### TASK PROMPT
Could you filter the records below and keep only the lines with the word "menu"?

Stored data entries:

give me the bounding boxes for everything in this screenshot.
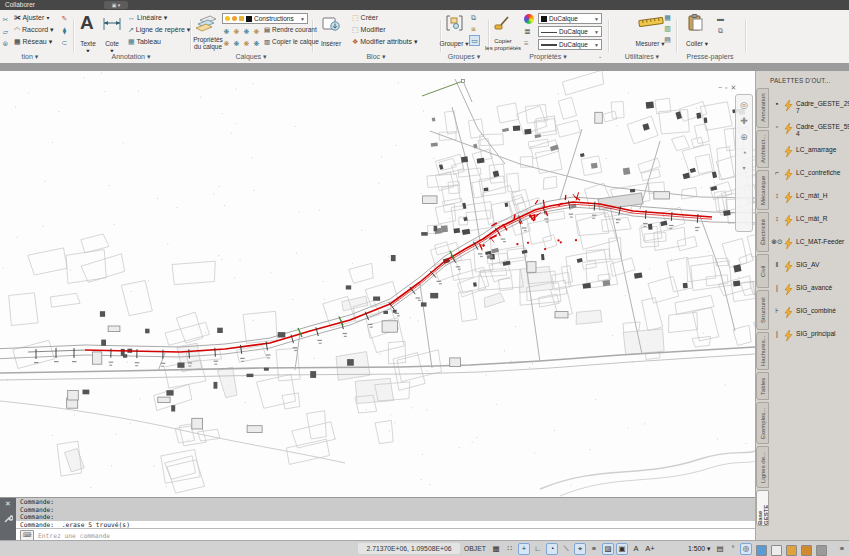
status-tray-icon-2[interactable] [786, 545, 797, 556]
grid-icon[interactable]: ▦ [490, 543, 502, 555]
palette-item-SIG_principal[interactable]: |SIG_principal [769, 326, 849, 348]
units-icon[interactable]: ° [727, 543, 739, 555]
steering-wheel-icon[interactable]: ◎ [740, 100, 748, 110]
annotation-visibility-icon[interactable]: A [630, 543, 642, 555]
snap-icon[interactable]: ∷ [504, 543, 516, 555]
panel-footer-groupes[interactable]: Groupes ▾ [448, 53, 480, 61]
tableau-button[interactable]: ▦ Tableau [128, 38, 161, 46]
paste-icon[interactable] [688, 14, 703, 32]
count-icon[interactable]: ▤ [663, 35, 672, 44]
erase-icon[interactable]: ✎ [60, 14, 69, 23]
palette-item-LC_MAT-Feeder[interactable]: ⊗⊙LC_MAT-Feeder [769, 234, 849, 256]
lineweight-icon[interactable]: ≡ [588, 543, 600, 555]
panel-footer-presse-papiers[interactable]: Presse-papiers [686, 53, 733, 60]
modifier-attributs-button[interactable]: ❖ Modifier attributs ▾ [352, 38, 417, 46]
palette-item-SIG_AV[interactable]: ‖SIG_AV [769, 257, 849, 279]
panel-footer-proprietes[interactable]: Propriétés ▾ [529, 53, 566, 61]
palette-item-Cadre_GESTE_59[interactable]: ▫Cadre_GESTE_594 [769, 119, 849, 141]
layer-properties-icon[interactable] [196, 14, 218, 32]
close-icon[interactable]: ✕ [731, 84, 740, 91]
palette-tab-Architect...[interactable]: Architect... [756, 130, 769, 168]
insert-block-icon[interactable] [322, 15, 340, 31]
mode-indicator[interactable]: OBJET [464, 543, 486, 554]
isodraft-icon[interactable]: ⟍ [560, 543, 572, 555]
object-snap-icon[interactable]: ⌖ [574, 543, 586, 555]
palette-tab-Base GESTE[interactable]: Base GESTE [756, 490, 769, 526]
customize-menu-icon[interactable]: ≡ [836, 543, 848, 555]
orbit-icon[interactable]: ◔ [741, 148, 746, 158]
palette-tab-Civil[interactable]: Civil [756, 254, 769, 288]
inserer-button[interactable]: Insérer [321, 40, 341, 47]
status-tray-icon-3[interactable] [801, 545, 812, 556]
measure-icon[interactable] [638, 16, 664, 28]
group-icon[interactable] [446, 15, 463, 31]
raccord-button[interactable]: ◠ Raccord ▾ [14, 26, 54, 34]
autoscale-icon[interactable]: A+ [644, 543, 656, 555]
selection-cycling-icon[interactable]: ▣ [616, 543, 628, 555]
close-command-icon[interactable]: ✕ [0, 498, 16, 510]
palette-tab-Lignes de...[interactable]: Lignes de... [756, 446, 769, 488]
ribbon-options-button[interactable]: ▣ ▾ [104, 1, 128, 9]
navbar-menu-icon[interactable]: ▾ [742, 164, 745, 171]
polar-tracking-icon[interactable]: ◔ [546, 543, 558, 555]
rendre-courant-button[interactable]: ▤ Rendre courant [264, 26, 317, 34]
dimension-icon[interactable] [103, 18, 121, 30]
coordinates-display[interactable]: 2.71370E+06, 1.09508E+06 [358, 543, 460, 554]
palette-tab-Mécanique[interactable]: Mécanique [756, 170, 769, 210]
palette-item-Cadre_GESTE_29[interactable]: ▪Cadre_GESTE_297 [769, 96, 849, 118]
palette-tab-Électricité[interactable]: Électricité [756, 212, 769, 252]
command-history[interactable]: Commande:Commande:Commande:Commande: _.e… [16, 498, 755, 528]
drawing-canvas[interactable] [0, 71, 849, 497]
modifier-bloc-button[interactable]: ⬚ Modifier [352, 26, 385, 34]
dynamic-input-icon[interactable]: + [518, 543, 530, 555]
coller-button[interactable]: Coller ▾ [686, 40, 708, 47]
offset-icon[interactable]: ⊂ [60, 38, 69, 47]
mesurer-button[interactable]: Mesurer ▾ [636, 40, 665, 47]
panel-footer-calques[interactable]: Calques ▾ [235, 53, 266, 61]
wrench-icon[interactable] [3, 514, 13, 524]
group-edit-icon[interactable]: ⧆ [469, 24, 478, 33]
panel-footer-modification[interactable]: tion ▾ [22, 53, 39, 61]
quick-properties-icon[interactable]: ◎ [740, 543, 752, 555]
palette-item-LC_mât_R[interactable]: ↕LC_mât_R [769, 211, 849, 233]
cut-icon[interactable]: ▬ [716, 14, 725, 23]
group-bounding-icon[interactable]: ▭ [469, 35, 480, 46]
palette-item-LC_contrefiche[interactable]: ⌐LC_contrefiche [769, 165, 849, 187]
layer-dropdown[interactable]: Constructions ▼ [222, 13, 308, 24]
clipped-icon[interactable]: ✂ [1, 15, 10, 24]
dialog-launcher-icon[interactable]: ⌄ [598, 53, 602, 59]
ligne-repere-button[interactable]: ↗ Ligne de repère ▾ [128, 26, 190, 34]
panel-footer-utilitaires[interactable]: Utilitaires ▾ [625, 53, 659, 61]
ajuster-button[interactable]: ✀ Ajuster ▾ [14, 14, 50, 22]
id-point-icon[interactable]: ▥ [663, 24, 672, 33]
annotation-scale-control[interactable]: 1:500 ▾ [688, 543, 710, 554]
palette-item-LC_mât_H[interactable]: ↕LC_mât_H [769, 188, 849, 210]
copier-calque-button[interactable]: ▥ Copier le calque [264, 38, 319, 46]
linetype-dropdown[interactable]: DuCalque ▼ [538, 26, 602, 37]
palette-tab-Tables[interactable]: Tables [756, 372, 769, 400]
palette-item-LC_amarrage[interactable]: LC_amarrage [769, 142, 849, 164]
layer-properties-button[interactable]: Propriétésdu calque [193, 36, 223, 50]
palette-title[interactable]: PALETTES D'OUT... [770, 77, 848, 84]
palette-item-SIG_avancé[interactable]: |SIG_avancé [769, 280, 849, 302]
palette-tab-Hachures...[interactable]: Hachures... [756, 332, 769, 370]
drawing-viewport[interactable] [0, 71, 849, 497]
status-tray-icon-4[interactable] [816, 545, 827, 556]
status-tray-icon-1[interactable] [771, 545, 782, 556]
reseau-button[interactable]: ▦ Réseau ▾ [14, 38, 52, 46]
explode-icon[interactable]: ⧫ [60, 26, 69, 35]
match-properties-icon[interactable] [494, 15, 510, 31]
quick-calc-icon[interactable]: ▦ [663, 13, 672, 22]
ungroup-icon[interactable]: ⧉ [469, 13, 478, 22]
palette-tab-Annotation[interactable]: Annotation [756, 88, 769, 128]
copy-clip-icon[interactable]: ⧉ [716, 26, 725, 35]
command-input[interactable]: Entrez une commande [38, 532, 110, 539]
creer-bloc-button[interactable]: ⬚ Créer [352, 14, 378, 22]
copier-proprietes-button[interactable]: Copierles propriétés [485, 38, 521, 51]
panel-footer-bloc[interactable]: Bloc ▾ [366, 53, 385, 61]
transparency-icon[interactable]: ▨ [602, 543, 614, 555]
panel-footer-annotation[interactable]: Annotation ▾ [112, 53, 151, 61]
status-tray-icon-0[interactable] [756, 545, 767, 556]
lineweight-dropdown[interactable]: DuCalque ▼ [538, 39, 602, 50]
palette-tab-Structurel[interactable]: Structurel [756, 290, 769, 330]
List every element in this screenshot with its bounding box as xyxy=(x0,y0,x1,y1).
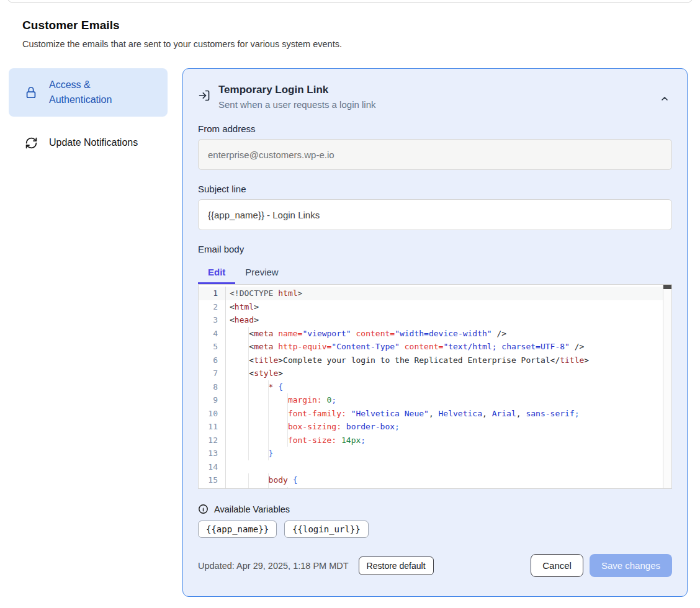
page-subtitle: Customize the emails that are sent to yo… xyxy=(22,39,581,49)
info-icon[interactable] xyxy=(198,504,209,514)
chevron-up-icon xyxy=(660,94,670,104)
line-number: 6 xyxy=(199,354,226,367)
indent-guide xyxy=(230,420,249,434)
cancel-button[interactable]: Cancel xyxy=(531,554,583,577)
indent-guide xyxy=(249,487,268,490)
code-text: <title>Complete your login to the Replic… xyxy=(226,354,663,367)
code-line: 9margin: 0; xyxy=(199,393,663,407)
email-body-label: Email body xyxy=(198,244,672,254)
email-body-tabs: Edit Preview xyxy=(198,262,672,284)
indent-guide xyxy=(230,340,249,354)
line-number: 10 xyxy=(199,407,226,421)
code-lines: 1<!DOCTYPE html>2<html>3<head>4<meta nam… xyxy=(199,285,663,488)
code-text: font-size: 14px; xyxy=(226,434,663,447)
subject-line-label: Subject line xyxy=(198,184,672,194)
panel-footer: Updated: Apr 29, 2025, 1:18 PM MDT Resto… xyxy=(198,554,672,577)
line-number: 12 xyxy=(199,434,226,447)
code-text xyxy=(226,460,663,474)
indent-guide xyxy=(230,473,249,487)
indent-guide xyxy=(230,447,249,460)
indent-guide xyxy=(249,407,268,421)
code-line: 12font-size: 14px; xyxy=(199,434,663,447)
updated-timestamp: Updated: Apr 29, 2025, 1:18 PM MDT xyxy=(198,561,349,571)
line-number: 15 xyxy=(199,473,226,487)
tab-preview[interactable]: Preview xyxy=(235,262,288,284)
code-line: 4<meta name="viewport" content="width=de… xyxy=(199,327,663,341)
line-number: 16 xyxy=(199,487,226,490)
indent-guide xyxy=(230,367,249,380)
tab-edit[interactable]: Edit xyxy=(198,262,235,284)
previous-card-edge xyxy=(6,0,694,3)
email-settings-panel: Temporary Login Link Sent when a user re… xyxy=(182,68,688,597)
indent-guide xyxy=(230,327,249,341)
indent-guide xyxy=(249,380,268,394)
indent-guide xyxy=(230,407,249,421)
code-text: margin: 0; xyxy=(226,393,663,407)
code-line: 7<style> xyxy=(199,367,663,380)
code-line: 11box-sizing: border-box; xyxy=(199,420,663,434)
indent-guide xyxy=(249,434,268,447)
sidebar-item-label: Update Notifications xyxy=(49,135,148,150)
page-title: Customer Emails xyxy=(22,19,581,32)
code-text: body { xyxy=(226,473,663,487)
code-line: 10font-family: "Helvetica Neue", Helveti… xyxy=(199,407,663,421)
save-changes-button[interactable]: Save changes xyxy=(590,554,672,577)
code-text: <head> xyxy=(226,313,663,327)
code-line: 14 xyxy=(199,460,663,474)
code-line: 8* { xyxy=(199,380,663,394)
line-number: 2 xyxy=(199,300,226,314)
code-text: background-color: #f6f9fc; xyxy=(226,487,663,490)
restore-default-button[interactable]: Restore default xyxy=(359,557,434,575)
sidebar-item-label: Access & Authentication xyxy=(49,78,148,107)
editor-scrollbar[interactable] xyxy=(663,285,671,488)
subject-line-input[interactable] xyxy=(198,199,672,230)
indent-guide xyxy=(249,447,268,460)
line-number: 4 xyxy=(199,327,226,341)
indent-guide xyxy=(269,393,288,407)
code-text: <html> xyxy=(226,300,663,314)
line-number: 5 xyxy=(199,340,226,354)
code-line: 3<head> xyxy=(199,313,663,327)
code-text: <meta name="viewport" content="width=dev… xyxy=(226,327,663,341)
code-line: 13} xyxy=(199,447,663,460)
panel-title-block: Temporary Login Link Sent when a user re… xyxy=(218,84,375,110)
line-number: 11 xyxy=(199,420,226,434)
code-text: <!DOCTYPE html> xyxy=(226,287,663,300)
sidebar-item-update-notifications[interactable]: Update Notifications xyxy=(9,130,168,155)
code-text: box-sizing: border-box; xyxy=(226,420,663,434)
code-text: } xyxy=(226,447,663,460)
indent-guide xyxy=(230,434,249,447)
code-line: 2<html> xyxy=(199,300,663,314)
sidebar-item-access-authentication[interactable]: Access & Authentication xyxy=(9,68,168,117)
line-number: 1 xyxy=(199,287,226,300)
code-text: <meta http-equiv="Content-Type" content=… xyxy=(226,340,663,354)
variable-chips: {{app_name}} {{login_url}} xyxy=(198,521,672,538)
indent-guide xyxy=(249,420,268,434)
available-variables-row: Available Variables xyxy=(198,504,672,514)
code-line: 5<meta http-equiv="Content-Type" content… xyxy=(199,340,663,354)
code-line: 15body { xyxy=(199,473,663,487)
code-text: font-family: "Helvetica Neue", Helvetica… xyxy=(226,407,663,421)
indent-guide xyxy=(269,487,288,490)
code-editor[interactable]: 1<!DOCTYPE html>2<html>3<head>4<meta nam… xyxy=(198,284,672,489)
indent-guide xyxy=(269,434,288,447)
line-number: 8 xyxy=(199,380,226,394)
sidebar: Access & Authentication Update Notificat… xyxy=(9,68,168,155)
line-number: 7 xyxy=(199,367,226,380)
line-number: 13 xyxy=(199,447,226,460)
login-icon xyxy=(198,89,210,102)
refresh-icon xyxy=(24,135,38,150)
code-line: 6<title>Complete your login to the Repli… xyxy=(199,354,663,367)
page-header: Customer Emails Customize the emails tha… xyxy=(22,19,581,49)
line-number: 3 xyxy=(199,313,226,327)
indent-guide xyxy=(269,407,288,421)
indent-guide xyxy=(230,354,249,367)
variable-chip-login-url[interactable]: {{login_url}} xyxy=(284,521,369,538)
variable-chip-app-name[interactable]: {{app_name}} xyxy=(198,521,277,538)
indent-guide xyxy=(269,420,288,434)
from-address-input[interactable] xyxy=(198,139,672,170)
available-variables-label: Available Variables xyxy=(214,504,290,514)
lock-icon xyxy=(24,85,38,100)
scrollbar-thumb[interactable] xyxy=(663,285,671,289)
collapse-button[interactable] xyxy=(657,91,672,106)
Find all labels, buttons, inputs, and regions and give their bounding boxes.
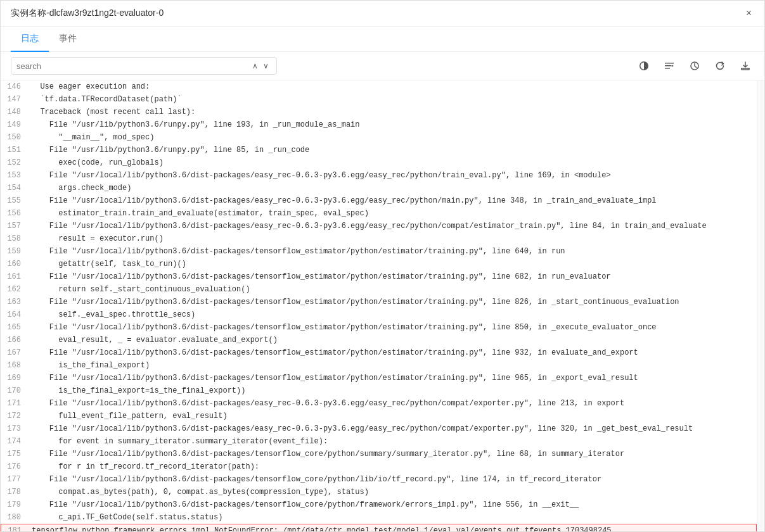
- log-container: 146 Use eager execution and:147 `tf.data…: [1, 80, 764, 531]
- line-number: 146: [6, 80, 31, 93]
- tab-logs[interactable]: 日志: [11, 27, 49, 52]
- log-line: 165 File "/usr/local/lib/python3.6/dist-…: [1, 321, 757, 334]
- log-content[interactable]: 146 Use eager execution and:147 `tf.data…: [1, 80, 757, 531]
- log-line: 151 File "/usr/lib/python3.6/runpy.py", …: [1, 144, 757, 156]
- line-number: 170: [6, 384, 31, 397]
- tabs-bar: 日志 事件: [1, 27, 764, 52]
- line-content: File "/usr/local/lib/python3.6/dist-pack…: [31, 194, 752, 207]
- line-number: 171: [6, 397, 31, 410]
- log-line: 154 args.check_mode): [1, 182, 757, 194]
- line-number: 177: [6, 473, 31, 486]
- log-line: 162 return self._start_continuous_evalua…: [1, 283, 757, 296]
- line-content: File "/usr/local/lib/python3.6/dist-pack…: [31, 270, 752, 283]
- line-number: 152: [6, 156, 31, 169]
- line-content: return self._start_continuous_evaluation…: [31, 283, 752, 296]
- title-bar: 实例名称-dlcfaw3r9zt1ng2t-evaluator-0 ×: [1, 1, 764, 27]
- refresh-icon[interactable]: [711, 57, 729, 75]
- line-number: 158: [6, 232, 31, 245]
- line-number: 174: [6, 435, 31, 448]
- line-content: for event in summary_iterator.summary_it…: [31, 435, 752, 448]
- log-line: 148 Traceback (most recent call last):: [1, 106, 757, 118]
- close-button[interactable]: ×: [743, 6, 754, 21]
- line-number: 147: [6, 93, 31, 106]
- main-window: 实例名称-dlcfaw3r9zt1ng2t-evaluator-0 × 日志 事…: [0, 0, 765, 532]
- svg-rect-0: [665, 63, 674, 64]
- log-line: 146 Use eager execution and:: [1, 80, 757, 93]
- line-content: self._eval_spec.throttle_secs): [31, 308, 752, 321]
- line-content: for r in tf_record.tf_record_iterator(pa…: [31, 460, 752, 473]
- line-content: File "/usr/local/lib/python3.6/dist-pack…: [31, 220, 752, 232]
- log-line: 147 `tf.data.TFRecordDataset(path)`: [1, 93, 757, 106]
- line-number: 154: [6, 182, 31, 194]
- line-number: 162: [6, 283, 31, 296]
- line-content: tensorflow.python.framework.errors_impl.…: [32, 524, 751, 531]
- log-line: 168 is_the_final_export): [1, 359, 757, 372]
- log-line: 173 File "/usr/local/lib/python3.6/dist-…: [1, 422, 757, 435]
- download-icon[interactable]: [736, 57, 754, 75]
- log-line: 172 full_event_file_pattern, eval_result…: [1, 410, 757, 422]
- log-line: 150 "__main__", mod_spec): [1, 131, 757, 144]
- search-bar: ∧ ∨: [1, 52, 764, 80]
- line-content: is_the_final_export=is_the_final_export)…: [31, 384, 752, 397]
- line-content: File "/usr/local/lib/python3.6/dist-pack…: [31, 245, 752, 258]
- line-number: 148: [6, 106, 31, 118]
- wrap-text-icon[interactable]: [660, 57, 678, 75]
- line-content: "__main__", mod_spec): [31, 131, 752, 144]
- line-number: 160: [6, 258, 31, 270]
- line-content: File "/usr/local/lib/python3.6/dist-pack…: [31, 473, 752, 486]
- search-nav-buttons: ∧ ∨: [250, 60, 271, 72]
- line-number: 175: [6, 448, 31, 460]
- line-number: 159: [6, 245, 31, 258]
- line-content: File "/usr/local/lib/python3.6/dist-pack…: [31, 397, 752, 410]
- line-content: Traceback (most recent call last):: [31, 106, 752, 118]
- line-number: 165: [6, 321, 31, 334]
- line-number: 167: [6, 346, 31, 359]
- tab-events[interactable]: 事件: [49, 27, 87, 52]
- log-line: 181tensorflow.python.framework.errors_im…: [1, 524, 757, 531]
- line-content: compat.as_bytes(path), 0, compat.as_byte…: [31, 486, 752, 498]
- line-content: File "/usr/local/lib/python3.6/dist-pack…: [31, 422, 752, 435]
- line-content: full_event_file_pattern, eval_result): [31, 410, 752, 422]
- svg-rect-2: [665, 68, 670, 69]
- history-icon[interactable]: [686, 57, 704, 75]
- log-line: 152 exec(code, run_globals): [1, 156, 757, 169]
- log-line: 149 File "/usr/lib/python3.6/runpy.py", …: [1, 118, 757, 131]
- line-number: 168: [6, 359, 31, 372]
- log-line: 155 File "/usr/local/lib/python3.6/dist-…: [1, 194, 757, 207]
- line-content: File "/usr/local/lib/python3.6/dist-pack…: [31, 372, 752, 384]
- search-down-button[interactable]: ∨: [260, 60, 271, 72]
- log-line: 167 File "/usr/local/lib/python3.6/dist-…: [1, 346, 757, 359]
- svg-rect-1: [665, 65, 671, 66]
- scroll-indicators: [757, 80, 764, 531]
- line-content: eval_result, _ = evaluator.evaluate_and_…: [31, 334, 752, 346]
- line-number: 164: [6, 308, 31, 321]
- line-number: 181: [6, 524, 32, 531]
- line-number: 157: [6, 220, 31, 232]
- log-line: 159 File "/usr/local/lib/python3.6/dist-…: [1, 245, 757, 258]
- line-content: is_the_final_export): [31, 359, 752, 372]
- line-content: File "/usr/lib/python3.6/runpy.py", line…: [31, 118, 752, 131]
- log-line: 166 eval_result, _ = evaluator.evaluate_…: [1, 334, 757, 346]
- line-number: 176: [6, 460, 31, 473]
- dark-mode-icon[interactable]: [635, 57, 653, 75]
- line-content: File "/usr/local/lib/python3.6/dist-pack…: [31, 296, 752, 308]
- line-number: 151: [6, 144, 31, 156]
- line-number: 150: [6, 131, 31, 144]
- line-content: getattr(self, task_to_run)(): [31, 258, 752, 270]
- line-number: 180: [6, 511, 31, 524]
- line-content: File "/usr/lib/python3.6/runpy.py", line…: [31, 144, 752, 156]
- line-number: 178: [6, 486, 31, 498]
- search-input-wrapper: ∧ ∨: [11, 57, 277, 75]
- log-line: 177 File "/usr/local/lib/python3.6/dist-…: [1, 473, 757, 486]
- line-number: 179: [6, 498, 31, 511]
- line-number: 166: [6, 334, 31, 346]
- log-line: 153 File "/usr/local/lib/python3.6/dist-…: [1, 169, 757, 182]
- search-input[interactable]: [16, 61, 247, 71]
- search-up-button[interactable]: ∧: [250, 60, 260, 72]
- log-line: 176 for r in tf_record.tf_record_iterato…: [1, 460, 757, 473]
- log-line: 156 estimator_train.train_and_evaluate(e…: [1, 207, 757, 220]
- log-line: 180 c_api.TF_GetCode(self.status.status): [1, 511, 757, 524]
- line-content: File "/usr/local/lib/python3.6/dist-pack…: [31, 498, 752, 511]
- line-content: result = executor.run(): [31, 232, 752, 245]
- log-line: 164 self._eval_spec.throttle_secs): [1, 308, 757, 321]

### TASK RESPONSE
customize-menu-icon[interactable]: ≡ [836, 543, 848, 555]
navbar-menu-icon[interactable]: ▾ [742, 164, 745, 171]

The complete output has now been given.